FelixHertlein / inv3d

Project page for the ICDAR 2023 Paper "Inv3D: a high-resolution 3D invoice dataset for template-guided single-image document unwarping".
https://felixhertlein.github.io/inv3d/
12 stars 0 forks source link

A question about bm data processing #3

Closed shallweiwei closed 4 months ago

shallweiwei commented 4 months ago

I'm a little confused about this.crop and bm/448. After the image cropping I think bm should not be divided by 448. Could you please answer this question?Thanks!

FelixHertlein commented 4 months ago

While creating the Inv3D dataset, we render a larger area around the invoices to ensure the document is fully contained in the rendering. In order to make the document dewarping task on Inv3D comparable to the Doc3D, we remove the surrounding area using the ground truth. In a production setting, one needs to detect the invoice first in order to remove the excess surroundings.
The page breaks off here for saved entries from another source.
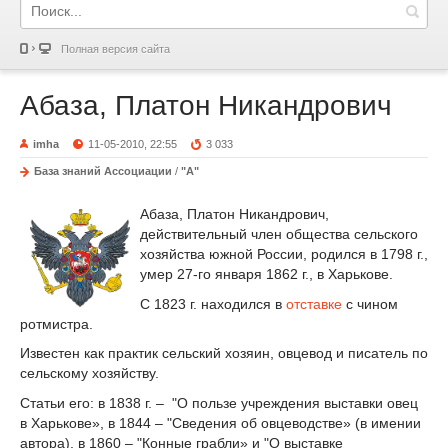
Полная версия сайта
Абаза, Платон Никандрович
imha
11-05-2010, 22:55
3 033
База знаний Ассоциации
/
"А"
Абаза, Платон Никандрович,
действительный член общества сельского
хозяйства южной России, родился в 1798 г.,
умер 27-го января 1862 г., в Харькове.
С 1823 г. находился в
отставке
с чином
ротмистра.
Известен как практик сельский хозяин, овцевод и писатель по
сельскому хозяйству.
Статьи его: в 1838 г. – "О пользе учреждения выставки овец
в Харькове», в 1844 – "Сведения об овцеводстве» (в имении
автора), в 1860 – "Конные грабли» и "О выставке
The division of the BM by 448 is only needed and applied for the Doc3D dataset. Their BM data format differs from ours. They define the map as a 448x448x2 matrix with the values ranging from 0 to 448. We on the other hand, define the backward map as a matrix with the values ranging from 0 to 1. This is why we divide by 448 in order to bring all data to the same format.

shallweiwei commented 4 months ago

Sorry for the late reply. What I want to say here is that bm/448 is supposed to be because it is not cropped. Once cropped, the position relationship between pixels will change. For example, if the cropped graph becomes 256*300, bm should be divided by 256 and 300, respectively

FelixHertlein commented 4 months ago

The division by 448 only normalizes the backward mapping vectors in BM from [0, 448] x [0, 448] to [0, 1] x [0, 1], meaning that (0,0) is the top left corner and (1, 1) the bottom right corner. The value normalization is independent from the cropping.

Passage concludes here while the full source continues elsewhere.